The MET-1 ATL model presents many features that parallel those observed in patients with adult T-cell leukemia and thus represents a valuable model for the evaluation of the efficacy of therapeutic agents directed toward ATL.⁴  In earlier studies HAT showed efficacy in the MET-1 ATL model. Furthermore, in human clinical trials, therapy with the anti-CD25, anti-Tac mAb provided effective therapy for 6 of 18 patients with ATL studied.²⁰  We found that 4 weekly treatments with MEDI-507 that is directed toward CD2 provided meaningful therapy for ATL in the MET-1 model. Furthermore, the efficacy of the 4 weekly MEDI-507 treatments was better than that of 4 weeks of HAT treatment (P < .0001). A critical finding in the present study that is of relevance to the design of a clinical trial is that the outcome in the 6-month MEDI-507 treatment group was significantly superior to that observed in the 4-week MEDI-507 treatment group, and 4-week MEDI-507 treatment group was better than that of 1-week MEDI-507 treatment group (data not shown), which implies that prolonged treatment with MEDI-507 for ATL may be of value in the efforts to achieve a sustained complete remission in the clinic. This requirement for prolonged therapy to achieve a complete remission could also be true for other mAb-based antitumor regimens. The outcome in survival of the combination of 4-week MEDI-507 and HAT was modestly better than that observed in 4-week MEDI-507 alone, but this difference did not reach a statistical significance. This modest synergy may reflect the direct agonist actions on the particular antigenic target receptor (eg, anti-CD2 agonistic action of MEDI-507). However, the fact that the synergy was modest may reflect that the underlying mechanism of actions of both MEDI-507 and HAT are the same and depend on Fcγ receptors. Both CD2 and CD25, the targets of the monoclonal antibodies, are highly expressed on the ATL MET-1 cells.

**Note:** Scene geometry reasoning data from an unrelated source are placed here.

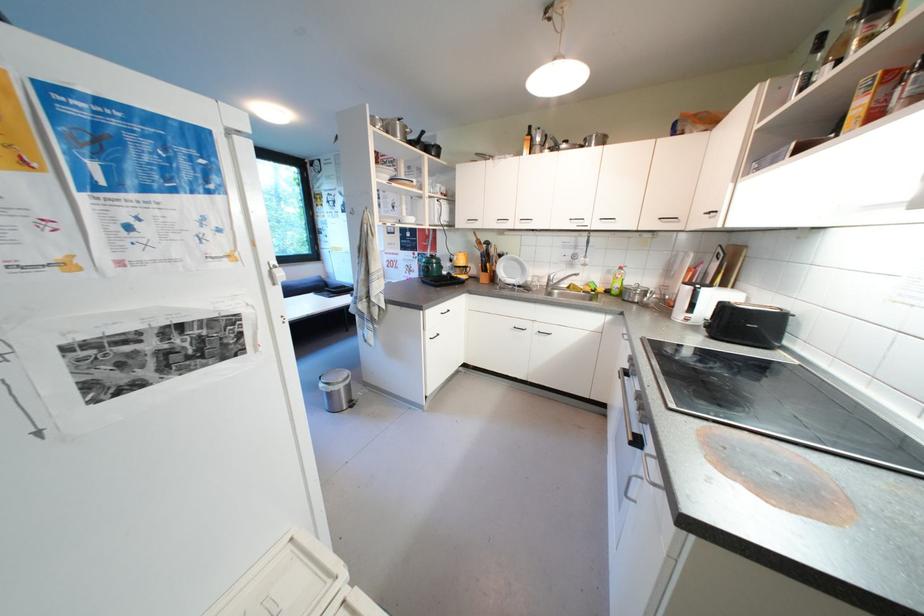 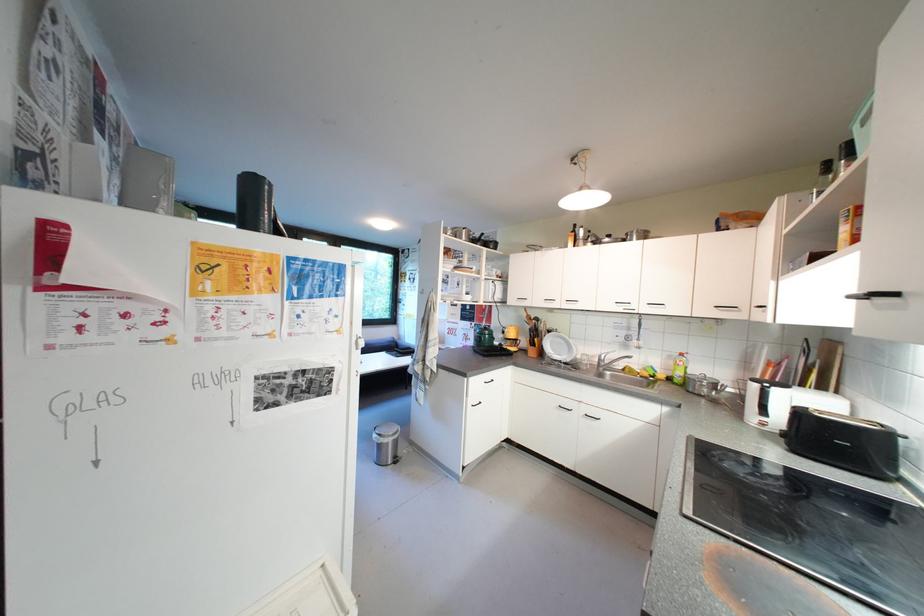 Find the pixel in the second image that matches pixel 616 274 in the first image.

(677, 359) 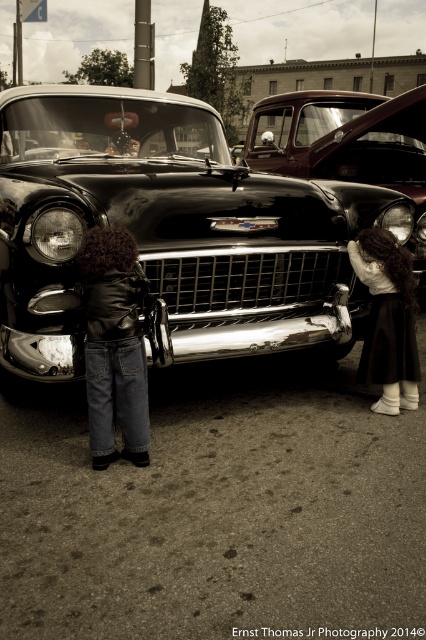 Question: Does shiny black car at center have a lesser width compared to leather jacket at center?

Choices:
 (A) yes
 (B) no

Answer: (B)

Question: Does shiny black car at center appear on the left side of shiny chrome pickup truck at center?

Choices:
 (A) no
 (B) yes

Answer: (B)

Question: Can you confirm if shiny chrome pickup truck at center is positioned to the right of leather jacket at center?

Choices:
 (A) no
 (B) yes

Answer: (B)

Question: Which point is closer to the camera?

Choices:
 (A) (403, 307)
 (B) (132, 387)
 (C) (371, 188)
 (D) (350, 177)

Answer: (B)

Question: Which point appears closest to the camera in this image?

Choices:
 (A) (322, 131)
 (B) (396, 268)
 (C) (52, 90)
 (D) (143, 412)

Answer: (D)

Question: Which point is closer to the camera taking this photo?

Choices:
 (A) (270, 166)
 (B) (382, 404)

Answer: (B) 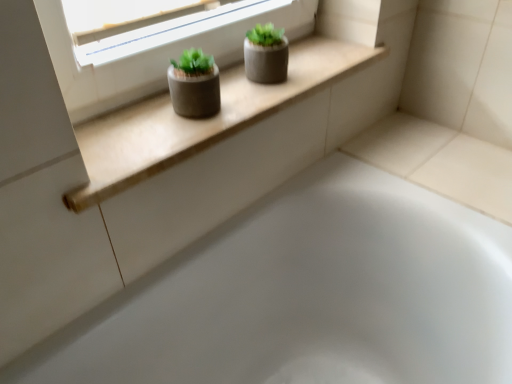 Where is `vacant space situated above beige wood window sill at upper center (from a real-world perspective)`? This screenshot has width=512, height=384. vacant space situated above beige wood window sill at upper center (from a real-world perspective) is located at coordinates (233, 91). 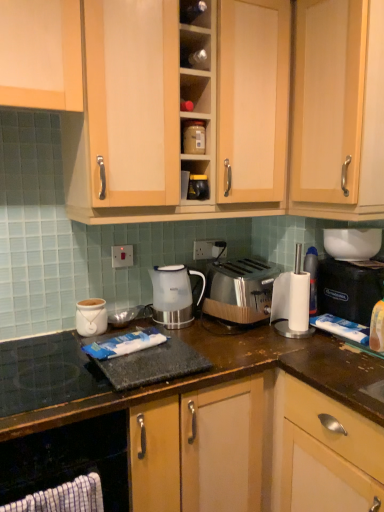 This screenshot has width=384, height=512. I want to click on free location in front of white glossy electric kettle at center, so click(197, 335).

Several mechanisms could theoretically be involved in the action of MEDI-507 in the MET-1 ATL model. These include CDC and ADCC. Complement-dependent cytotoxicity appears to be excluded in the present model because the mice lack human complement, there is only a limited amount of murine complement expressed in the NOD/SCID mice used, and the complement manifests poor lysing function on MET-1 ATL cells.⁴  Classical ADCC mediated by NK cells also does not appear to be a likely mode of action in this model, since the NOD/SCID mice used as the recipients of the ATL cells in our study virtually lacked functional NK cells.

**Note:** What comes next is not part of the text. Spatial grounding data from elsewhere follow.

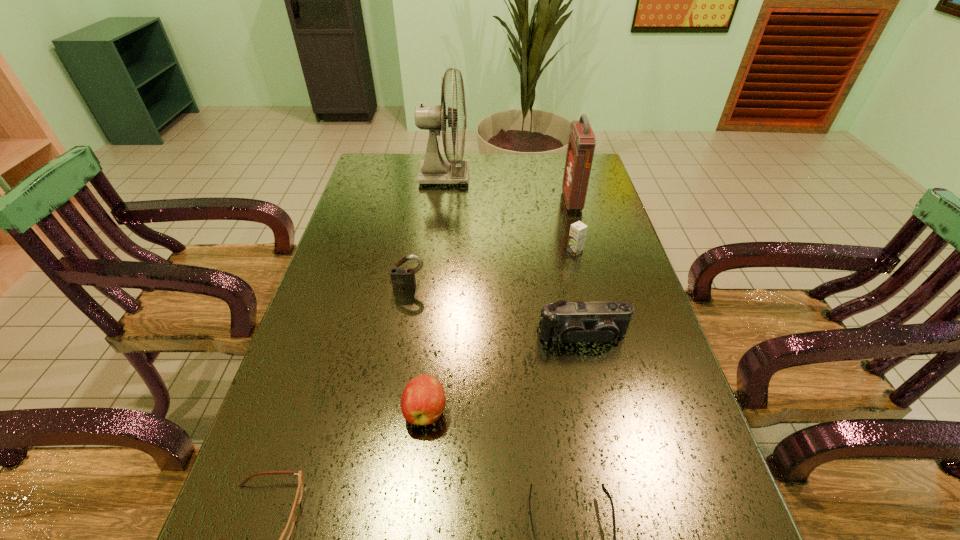 The image size is (960, 540). What are the coordinates of `free region at the right edge of the desktop` in the screenshot? It's located at (617, 262).

The width and height of the screenshot is (960, 540). In order to click on free space at the far left corner of the desktop in this screenshot , I will do `click(392, 161)`.

Locate an element on the screen. This screenshot has height=540, width=960. vacant area at the far right corner of the desktop is located at coordinates (552, 163).

In order to click on free space between the fourth farthest object and the fourth nearest object in this screenshot , I will do `click(496, 312)`.

Image resolution: width=960 pixels, height=540 pixels. I want to click on vacant area between the padlock and the camcorder, so [496, 312].

This screenshot has width=960, height=540. What are the coordinates of `empty space that is in between the camcorder and the tallest object` in the screenshot? It's located at (514, 256).

The width and height of the screenshot is (960, 540). In order to click on free spot between the fifth nearest object and the fifth farthest object in this screenshot , I will do tap(496, 312).

Find the location of `unoccupied area between the first-aid kit and the tallest object`. unoccupied area between the first-aid kit and the tallest object is located at coordinates point(508,188).

At what (x,y) coordinates should I click in order to perform the action: click on free spot between the sixth nearest object and the fan. Please return your answer as a coordinate pair (x, y). Looking at the image, I should click on (510, 214).

The image size is (960, 540). In order to click on free space between the fan and the fifth nearest object in this screenshot , I will do `click(427, 232)`. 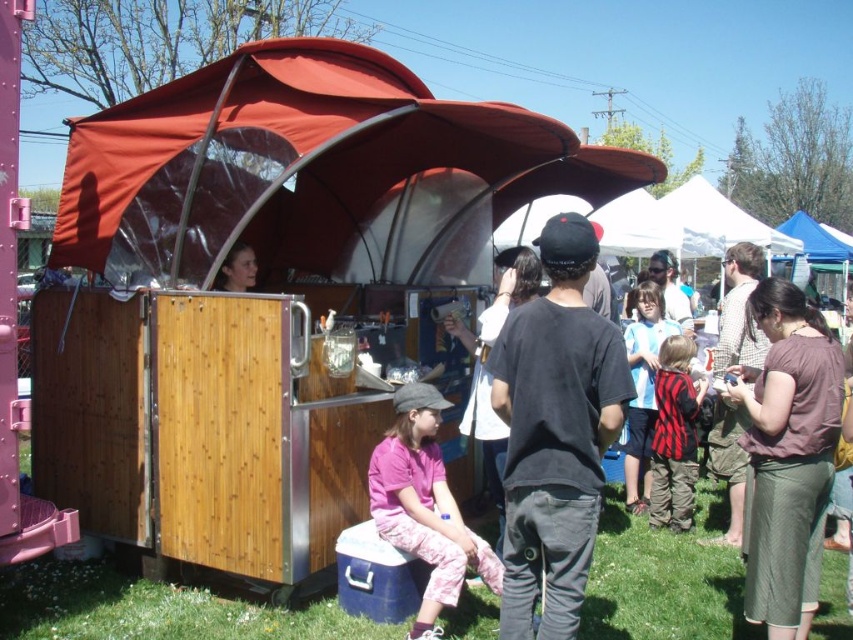 Looking at this image, between pink cotton shirt at lower center and matte black hair at center, which one appears on the left side from the viewer's perspective?

matte black hair at center

Measure the distance between point (485, 541) and camera.

Point (485, 541) and camera are 4.53 meters apart from each other.

Does point (500, 564) lie behind point (238, 289)?

No, (500, 564) is in front of (238, 289).

Image resolution: width=853 pixels, height=640 pixels. What are the coordinates of `pink cotton shirt at lower center` in the screenshot? It's located at [424, 506].

Which is behind, point (421, 547) or point (708, 452)?

The point (708, 452) is behind.

Measure the distance between pink cotton shirt at lower center and camera.

pink cotton shirt at lower center is 12.83 feet from camera.

What are the coordinates of `pink cotton shirt at lower center` in the screenshot? It's located at (424, 506).

From the picture: Does brown fabric skirt at lower right appear on the right side of red and black striped vest at center?

Incorrect, brown fabric skirt at lower right is not on the right side of red and black striped vest at center.

Who is more distant from viewer, (782, 576) or (662, 356)?

The point (662, 356) is more distant.

Who is more forward, [758,416] or [674,529]?

Positioned in front is point [758,416].

Where is `brown fabric skirt at lower right`? The height and width of the screenshot is (640, 853). brown fabric skirt at lower right is located at coordinates (787, 456).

The analysis of the efficacy of MEDI-507 in FcRγ^-/- mice was very instructive. Fcγ is required for the expression of FcRγIII, the stimulatory receptor. Efficacy of MEDI-507 was observed in FcRγ intact MET-1 ATL–bearing mice but not in FcRγ^-/- knock-out mice bearing MET-1 ATL. This observation supports the view that although multiple mechanisms have been suggested for the antitumor action of antibodies in vivo, in the case of MEDI-507 there is a dominant and necessary role played by an FcRγ-dependent mechanism. The efficacy of MEDI-507 in the MET-1 ATL model parallels the previously reported requirement for FcRγ expression for an effective therapeutic response to trastuzumab and rituximab as well as to a mAb directed to a melanoma antigen in murine models of breast, B-cell, and melanoma malignancies, respectively.^21,22  In the present studies comparing mAb efficacy in FcRγ knock-out with FcRγ intact animal groups, the tumor burden at the onset of therapy was more than 10 times greater than that of mice in the initial trials of this study. Thus, MEDI-507 can significantly delay the progression of human leukemic xenografts in mice with very large ATL burdens, supporting the view that the application of MEDI-507 to the therapy of ATL may be of value in the clinic. In summary, the humanized mAb MEDI-507 effectively controlled leukemia in a human leukemia xenograft model through an FcRγ-requiring process presumably mediated by effector cells, including monocytes and granulocytes that express FcRγIII. Prolonged treatment with MEDI-507 on ATL significantly improved the outcome when compared with a shorter course of therapy. These studies provide support for a clinical trial of MEDI-507 in ATL patients, and potentially in patients with other T-cell malignances that express CD2.

We gratefully acknowledge BioTransplant for providing MEDI-507 for the studies.